The Bakhshali Manuscript is the only substantial mathematical manuscript from early India that survives on its original writing medium. Every other major text, from the Āryabhaṭīya to the Brāhmasphuṭasiddhānta, is known to us through later copies on palm leaf or paper, separated from the original by centuries of scribal transmission. Bakhshali alone gives us a direct physical trace of how Indian mathematicians actually wrote, calculated, and handled zero. Whatever its exact date, its importance to the history of the subject is not replaceable by any textual source.
Living traditions
The Bakhshali Manuscript has become a reference point in every contemporary history of mathematics written in English, from Kim Plofker's 'Mathematics in India' to George Gheverghese Joseph's 'The Crest of the Peacock'. The 2017 radiocarbon announcement was covered by the BBC, the Guardian, and Scientific American, and briefly returned the question of Indian mathematical priority to the front page. Every time a student types a zero on a keyboard, or a programmer writes a null value in code, they are reaching for the descendant of the small ink dot that a farmer in Bakhshali carried out of a stone enclosure in 1881. The Bodleian's digital imaging programme has now made the manuscript accessible to researchers anywhere in the world, closing a loop that began with a spade in a field near Peshawar.
- Chaturbhuja Temple, Gwalior Fort: A small 9th century Vishnu temple carved into the rock face of Gwalior Fort, famous among mathematicians as the site of the oldest uncontested written zero in the world. The dedicatory inscription, dated 876 CE, records a land grant that includes the numerals 270, 187, and 50, each written with a perfectly circular zero that you can still touch. For more than a century it was the earliest physical zero on record, and until the 2017 Bakhshali radiocarbon results it was the benchmark against which all other early zeros were measured.

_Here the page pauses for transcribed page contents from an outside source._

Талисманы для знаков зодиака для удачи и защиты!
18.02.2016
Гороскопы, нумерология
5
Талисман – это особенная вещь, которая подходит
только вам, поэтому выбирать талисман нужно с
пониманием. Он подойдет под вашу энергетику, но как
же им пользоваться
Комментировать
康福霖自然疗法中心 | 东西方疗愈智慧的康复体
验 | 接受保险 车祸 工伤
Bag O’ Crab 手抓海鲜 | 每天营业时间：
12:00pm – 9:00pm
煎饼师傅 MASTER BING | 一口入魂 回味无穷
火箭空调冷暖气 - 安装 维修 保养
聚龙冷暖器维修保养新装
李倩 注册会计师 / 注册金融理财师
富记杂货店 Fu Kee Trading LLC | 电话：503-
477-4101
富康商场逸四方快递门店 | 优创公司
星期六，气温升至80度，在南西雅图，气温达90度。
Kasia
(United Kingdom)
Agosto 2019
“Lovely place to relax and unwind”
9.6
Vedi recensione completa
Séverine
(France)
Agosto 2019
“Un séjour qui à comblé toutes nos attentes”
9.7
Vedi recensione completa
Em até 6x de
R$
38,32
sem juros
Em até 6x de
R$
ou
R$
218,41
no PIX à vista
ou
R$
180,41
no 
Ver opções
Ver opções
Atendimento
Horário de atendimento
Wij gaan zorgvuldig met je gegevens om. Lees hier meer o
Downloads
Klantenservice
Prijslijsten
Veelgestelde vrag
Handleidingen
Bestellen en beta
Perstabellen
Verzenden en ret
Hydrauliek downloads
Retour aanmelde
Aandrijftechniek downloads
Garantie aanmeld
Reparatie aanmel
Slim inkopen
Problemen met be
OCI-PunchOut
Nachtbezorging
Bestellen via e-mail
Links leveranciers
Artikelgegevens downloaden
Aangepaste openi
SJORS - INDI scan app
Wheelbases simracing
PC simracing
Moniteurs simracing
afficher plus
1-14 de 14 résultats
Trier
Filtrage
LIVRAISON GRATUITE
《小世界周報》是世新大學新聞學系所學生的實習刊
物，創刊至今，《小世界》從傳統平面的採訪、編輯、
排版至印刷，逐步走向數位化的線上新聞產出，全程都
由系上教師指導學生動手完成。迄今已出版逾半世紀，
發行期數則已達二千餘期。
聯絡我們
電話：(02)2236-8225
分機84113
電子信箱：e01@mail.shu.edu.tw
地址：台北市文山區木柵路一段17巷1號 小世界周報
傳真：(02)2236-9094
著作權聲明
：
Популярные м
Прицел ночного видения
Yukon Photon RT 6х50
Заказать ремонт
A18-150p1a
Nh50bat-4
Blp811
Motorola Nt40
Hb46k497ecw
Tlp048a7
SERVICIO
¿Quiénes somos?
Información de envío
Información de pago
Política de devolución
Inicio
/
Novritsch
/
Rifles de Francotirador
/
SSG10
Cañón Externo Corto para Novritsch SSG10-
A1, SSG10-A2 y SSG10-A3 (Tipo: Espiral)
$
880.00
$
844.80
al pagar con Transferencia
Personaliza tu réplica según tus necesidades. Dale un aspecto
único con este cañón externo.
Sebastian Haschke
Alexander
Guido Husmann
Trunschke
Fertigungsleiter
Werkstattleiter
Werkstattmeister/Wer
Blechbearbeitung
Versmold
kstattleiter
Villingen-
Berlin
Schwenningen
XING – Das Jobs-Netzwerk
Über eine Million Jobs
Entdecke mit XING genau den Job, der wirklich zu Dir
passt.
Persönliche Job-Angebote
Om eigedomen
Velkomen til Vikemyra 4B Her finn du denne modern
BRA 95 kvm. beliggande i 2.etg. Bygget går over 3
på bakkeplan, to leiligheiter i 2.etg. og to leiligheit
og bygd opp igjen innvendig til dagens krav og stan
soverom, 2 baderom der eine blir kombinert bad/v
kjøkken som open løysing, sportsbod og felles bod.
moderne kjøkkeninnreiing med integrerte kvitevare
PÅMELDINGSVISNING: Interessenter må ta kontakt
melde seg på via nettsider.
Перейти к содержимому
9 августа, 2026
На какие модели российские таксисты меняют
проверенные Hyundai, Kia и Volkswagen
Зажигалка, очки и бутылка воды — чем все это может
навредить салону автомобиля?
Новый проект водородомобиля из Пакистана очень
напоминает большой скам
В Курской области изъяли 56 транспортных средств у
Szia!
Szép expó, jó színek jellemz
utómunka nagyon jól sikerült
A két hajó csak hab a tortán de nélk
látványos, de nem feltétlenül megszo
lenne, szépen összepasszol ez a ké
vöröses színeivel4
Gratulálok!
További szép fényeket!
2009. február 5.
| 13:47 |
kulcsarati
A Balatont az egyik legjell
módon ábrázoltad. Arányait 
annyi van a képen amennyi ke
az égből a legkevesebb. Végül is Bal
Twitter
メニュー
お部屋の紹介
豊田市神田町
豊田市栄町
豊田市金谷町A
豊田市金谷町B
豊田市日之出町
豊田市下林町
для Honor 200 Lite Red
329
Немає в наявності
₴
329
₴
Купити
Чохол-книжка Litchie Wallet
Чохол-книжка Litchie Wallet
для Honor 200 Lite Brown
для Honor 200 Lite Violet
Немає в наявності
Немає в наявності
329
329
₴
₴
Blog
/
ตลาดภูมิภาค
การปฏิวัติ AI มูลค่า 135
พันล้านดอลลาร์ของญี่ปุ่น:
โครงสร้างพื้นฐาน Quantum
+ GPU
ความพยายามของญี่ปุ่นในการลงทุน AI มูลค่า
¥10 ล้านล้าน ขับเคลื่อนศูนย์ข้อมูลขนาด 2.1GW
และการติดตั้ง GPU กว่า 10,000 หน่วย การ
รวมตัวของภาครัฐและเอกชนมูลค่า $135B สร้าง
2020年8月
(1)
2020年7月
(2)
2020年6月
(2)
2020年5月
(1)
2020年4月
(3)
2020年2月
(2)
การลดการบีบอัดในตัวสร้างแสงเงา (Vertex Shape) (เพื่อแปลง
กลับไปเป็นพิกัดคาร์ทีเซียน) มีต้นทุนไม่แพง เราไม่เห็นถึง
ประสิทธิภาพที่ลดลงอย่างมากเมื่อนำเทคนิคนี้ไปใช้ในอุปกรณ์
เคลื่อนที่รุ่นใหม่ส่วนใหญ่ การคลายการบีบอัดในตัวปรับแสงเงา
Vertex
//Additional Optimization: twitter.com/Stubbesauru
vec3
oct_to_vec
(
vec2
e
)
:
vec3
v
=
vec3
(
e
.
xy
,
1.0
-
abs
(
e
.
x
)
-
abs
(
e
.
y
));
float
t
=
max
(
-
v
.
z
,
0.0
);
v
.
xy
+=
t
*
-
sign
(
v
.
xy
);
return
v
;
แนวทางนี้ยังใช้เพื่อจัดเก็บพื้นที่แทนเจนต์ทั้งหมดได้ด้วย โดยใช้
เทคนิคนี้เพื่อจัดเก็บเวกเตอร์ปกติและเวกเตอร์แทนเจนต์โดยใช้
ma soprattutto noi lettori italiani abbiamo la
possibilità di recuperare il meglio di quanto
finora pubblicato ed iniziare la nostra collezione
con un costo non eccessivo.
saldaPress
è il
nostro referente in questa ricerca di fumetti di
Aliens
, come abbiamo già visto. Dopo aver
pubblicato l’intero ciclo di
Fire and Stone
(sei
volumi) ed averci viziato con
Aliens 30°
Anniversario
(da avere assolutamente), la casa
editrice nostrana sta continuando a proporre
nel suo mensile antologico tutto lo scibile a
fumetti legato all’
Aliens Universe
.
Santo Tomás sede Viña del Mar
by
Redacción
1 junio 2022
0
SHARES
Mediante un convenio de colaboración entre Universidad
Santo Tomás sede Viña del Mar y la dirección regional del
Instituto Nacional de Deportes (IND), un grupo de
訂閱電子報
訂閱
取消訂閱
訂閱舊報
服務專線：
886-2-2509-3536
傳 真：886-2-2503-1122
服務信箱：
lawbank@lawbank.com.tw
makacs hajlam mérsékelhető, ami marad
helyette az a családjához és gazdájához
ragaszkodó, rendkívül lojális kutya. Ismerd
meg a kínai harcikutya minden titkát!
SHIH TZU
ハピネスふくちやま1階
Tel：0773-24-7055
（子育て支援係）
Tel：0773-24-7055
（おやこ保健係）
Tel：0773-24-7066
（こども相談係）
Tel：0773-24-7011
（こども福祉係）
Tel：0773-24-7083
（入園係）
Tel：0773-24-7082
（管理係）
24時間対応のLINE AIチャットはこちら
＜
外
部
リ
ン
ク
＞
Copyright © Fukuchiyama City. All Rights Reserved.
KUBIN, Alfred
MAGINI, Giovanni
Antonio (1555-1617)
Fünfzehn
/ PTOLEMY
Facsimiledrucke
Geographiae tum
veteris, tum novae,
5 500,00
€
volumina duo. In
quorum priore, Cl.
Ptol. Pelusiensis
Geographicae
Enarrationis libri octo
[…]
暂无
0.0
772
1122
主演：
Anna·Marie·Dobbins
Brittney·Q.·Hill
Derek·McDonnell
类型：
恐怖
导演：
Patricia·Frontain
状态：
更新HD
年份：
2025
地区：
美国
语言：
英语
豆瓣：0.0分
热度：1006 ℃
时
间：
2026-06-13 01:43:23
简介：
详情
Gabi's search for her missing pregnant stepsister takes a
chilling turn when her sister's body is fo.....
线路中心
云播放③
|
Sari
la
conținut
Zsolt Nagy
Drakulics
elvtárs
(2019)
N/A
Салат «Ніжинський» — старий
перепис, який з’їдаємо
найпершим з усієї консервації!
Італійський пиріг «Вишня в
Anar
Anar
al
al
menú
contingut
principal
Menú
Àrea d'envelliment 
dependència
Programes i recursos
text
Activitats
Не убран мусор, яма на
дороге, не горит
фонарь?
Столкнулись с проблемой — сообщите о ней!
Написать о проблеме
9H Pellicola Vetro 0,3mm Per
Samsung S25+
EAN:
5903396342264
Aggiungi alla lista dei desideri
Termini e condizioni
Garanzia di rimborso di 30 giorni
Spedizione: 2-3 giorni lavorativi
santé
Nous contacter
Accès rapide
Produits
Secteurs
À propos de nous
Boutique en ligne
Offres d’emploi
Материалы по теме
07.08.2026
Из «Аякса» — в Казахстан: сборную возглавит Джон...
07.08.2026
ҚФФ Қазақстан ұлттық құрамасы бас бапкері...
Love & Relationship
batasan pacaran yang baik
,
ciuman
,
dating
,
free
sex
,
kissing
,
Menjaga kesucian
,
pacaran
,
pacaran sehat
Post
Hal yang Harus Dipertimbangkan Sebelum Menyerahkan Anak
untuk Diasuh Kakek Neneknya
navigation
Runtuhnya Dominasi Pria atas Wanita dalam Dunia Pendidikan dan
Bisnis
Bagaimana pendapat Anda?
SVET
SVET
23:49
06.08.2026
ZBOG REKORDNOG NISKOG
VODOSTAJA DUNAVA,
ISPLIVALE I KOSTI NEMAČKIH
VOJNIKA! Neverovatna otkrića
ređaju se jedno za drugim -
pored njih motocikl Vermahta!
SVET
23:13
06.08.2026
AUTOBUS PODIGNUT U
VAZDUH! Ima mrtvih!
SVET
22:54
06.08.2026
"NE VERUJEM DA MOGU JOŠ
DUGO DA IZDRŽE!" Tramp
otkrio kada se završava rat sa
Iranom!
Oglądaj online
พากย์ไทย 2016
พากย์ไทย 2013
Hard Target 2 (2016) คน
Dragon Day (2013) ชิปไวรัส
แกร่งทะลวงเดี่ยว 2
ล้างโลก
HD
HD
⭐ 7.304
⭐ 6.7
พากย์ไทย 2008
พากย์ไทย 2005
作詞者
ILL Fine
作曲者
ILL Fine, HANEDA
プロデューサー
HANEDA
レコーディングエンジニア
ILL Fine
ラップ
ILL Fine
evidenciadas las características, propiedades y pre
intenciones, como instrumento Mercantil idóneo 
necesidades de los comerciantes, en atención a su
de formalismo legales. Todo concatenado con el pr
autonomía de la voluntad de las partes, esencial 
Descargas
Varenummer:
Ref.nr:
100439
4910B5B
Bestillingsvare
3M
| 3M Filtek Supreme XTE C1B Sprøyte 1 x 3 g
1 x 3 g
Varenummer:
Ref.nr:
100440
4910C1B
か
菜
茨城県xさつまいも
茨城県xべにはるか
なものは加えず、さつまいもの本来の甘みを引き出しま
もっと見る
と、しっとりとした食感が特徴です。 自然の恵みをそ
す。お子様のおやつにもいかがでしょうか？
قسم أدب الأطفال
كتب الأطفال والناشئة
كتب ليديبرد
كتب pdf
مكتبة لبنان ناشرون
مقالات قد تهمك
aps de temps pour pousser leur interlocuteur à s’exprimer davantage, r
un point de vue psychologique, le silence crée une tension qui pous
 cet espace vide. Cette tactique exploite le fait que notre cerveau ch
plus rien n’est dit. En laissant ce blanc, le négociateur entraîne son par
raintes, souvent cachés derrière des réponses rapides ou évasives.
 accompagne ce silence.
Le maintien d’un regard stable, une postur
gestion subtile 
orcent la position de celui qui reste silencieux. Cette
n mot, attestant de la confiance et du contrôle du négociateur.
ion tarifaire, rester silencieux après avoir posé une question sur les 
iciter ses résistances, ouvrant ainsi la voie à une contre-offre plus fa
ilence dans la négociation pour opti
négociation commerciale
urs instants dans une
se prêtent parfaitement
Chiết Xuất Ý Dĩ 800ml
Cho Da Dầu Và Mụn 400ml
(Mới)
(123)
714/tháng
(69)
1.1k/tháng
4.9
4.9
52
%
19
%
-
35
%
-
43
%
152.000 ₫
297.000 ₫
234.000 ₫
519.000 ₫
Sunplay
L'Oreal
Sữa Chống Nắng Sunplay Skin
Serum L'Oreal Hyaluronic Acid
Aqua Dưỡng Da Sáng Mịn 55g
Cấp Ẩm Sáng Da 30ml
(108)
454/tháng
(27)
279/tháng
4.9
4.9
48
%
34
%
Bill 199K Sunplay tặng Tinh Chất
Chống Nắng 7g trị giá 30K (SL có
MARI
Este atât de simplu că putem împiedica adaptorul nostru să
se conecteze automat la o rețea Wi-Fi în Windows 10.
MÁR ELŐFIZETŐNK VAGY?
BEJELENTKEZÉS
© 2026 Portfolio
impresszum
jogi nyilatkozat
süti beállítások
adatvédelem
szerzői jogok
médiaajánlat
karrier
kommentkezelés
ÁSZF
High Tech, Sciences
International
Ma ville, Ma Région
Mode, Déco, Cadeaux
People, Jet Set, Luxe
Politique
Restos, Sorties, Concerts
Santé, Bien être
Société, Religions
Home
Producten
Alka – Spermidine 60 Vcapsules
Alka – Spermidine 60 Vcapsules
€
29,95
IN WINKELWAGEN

- Bodleian Library, University of Oxford: The main research library of Oxford and one of the oldest in Europe. Since 1902 it has been the custodian of the Bakhshali Manuscript under shelfmark MS. Sansk. d. 14. The manuscript is too fragile for regular public display, but selected folios are shown during special exhibitions, and the library's digital imaging programme has placed high-resolution photographs of many pages in the public domain. The Weston Library wing of the Bodleian is where most visitors will encounter Bakhshali-related materials and the occasional exhibition on Indian manuscripts.
Reflection
- In your own work or study, where have you been building a conclusion on a single source of evidence that could collapse if that source turned out to be wrong?
- Why do you think a dot of ink on a piece of birch bark can carry more historical weight than a thousand pages of later commentary about the same subject?
- If the history of an idea depends partly on the accident of which objects survive and which are lost, what does it mean to say that an idea originated at a particular time and place?